Records for this exercise Start Marker

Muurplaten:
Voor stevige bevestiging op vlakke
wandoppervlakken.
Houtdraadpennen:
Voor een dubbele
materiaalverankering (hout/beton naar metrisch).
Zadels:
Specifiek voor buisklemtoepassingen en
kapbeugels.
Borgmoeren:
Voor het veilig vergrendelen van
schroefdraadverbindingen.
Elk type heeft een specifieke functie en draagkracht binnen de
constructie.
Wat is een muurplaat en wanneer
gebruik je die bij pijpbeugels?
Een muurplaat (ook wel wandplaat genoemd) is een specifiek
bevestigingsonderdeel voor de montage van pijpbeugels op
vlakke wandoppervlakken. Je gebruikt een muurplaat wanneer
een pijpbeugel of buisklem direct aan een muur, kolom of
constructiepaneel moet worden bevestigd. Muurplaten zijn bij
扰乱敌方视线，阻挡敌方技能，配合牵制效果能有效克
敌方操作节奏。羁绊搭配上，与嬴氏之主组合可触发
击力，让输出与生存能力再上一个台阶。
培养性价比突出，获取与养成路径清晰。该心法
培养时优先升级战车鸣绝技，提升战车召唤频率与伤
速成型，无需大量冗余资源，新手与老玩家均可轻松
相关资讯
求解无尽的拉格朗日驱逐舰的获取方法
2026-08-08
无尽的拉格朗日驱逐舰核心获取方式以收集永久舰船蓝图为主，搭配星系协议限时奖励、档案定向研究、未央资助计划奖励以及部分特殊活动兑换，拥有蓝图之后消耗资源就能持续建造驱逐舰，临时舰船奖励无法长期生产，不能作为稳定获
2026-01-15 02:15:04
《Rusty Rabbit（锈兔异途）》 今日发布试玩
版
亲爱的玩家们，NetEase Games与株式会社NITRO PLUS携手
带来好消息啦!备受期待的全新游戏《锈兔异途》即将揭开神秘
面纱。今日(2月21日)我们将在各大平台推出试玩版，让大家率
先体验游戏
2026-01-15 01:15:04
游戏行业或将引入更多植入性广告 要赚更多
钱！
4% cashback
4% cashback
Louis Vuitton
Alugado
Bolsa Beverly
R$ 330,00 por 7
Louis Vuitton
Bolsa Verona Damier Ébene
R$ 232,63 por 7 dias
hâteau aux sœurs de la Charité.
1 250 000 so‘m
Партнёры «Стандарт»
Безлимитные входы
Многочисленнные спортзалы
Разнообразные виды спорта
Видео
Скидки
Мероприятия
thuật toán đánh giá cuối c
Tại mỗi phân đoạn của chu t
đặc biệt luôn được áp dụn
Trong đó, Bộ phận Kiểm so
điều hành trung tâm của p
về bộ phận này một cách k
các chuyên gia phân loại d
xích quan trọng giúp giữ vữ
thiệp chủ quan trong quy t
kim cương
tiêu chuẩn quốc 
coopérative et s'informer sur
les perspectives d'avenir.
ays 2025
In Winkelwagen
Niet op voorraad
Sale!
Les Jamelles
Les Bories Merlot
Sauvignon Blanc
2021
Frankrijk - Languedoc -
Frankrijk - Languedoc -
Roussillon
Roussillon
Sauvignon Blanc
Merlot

Records for this exercise End Marker

__What the task requires__
From the entries above, copy out every line where the string "Bolsa" appears.

__Answer box__
Bolsa Beverly
Bolsa Verona Damier Ébene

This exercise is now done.